● **Work item**:
Set down exactly the lines below, from the one containing "我是公司人事调整，有升迁机会，但同时竞争的我们" through the final line, and include no others.
§ §
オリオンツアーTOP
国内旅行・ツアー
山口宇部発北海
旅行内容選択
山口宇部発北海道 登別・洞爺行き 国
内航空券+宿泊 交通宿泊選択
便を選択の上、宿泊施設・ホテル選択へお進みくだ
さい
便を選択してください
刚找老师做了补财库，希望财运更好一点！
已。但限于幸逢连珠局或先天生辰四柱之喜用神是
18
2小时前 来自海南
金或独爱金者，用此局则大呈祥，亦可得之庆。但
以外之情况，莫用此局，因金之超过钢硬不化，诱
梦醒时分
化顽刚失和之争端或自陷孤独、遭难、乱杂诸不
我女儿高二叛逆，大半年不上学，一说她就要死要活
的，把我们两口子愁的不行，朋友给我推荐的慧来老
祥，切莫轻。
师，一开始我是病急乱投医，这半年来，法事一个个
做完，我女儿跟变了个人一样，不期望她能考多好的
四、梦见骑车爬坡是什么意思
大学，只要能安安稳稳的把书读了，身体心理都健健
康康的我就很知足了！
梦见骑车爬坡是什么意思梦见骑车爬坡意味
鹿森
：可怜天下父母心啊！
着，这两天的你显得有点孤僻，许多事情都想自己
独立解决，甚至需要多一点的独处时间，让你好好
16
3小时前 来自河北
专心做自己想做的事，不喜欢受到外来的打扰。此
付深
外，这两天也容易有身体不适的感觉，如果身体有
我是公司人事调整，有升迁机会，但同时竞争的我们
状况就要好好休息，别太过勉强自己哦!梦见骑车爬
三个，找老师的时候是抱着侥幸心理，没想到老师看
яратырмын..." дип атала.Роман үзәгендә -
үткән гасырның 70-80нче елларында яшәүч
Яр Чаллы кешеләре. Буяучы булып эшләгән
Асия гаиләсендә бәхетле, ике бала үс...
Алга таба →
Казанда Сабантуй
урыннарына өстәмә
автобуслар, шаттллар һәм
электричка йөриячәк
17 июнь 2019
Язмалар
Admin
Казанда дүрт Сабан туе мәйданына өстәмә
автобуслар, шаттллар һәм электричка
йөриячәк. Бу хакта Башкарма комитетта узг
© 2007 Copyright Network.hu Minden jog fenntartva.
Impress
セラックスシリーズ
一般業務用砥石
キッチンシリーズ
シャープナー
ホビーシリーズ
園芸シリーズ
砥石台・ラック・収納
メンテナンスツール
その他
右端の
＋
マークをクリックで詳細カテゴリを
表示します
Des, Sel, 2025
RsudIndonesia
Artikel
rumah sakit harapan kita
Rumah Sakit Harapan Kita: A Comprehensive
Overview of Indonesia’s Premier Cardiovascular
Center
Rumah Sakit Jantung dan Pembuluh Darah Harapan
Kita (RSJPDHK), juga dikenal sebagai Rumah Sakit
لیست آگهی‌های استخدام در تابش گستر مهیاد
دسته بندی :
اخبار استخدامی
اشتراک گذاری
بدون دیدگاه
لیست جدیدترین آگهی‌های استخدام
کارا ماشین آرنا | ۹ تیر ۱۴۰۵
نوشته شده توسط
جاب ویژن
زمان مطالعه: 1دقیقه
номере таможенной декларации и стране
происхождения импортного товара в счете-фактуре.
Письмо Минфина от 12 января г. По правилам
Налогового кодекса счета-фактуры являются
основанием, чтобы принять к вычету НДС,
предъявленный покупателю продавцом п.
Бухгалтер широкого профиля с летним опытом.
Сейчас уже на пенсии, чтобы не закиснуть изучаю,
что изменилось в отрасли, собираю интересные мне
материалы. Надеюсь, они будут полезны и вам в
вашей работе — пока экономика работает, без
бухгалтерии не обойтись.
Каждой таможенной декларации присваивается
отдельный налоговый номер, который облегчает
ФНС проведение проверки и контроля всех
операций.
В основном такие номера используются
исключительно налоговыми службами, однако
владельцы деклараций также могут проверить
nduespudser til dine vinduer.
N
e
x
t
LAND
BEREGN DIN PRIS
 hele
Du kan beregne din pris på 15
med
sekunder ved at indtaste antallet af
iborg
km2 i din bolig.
§ §
● **Reply to the exercise**:
我是公司人事调整，有升迁机会，但同时竞争的我们
状况就要好好休息，别太过勉强自己哦!梦见骑车爬
三个，找老师的时候是抱着侥幸心理，没想到老师看
яратырмын..." дип атала.Роман үзәгендә -
үткән гасырның 70-80нче елларында яшәүч
Яр Чаллы кешеләре. Буяучы булып эшләгән
Асия гаиләсендә бәхетле, ике бала үс...
Алга таба →
Казанда Сабантуй
урыннарына өстәмә
автобуслар, шаттллар һәм
электричка йөриячәк
17 июнь 2019
Язмалар
Admin
Казанда дүрт Сабан туе мәйданына өстәмә
автобуслар, шаттллар һәм электричка
йөриячәк. Бу хакта Башкарма комитетта узг
© 2007 Copyright Network.hu Minden jog fenntartva.
Impress
セラックスシリーズ
一般業務用砥石
キッチンシリーズ
シャープナー
ホビーシリーズ
園芸シリーズ
砥石台・ラック・収納
メンテナンスツール
その他
右端の
＋
マークをクリックで詳細カテゴリを
表示します
Des, Sel, 2025
RsudIndonesia
Artikel
rumah sakit harapan kita
Rumah Sakit Harapan Kita: A Comprehensive
Overview of Indonesia’s Premier Cardiovascular
Center
Rumah Sakit Jantung dan Pembuluh Darah Harapan
Kita (RSJPDHK), juga dikenal sebagai Rumah Sakit
لیست آگهی‌های استخدام در تابش گستر مهیاد
دسته بندی :
اخبار استخدامی
اشتراک گذاری
بدون دیدگاه
لیست جدیدترین آگهی‌های استخدام
کارا ماشین آرنا | ۹ تیر ۱۴۰۵
نوشته شده توسط
جاب ویژن
زمان مطالعه: 1دقیقه
номере таможенной декларации и стране
происхождения импортного товара в счете-фактуре.
Письмо Минфина от 12 января г. По правилам
Налогового кодекса счета-фактуры являются
основанием, чтобы принять к вычету НДС,
предъявленный покупателю продавцом п.
Бухгалтер широкого профиля с летним опытом.
Сейчас уже на пенсии, чтобы не закиснуть изучаю,
что изменилось в отрасли, собираю интересные мне
материалы. Надеюсь, они будут полезны и вам в
вашей работе — пока экономика работает, без
бухгалтерии не обойтись.
Каждой таможенной декларации присваивается
отдельный налоговый номер, который облегчает
ФНС проведение проверки и контроля всех
операций.
В основном такие номера используются
исключительно налоговыми службами, однако
владельцы деклараций также могут проверить
nduespudser til dine vinduer.
N
e
x
t
LAND
BEREGN DIN PRIS
 hele
Du kan beregne din pris på 15
med
sekunder ved at indtaste antallet af
iborg
km2 i din bolig.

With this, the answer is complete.